__YOUR GOAL__
The whole listing should be retyped word for word, apart from the pictures it holds.

STORED DATA below:

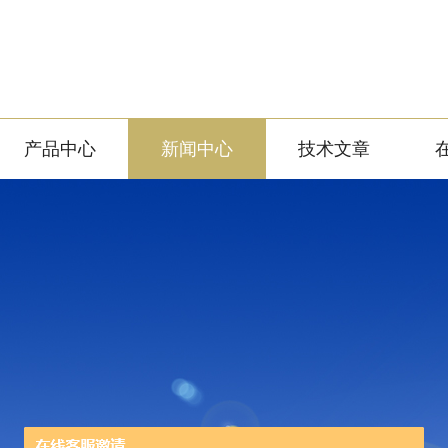
产品中心
新闻中心
技术文章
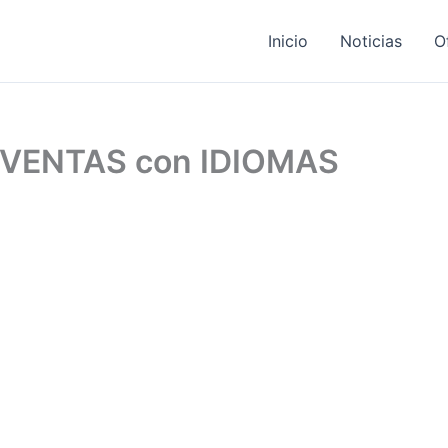
Inicio
Noticias
O
 VENTAS con IDIOMAS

End of STORED DATA.

__TASK SOLUTION__
产品中心
新闻中心
技术文章
Inicio
Noticias
O
 VENTAS con IDIOMAS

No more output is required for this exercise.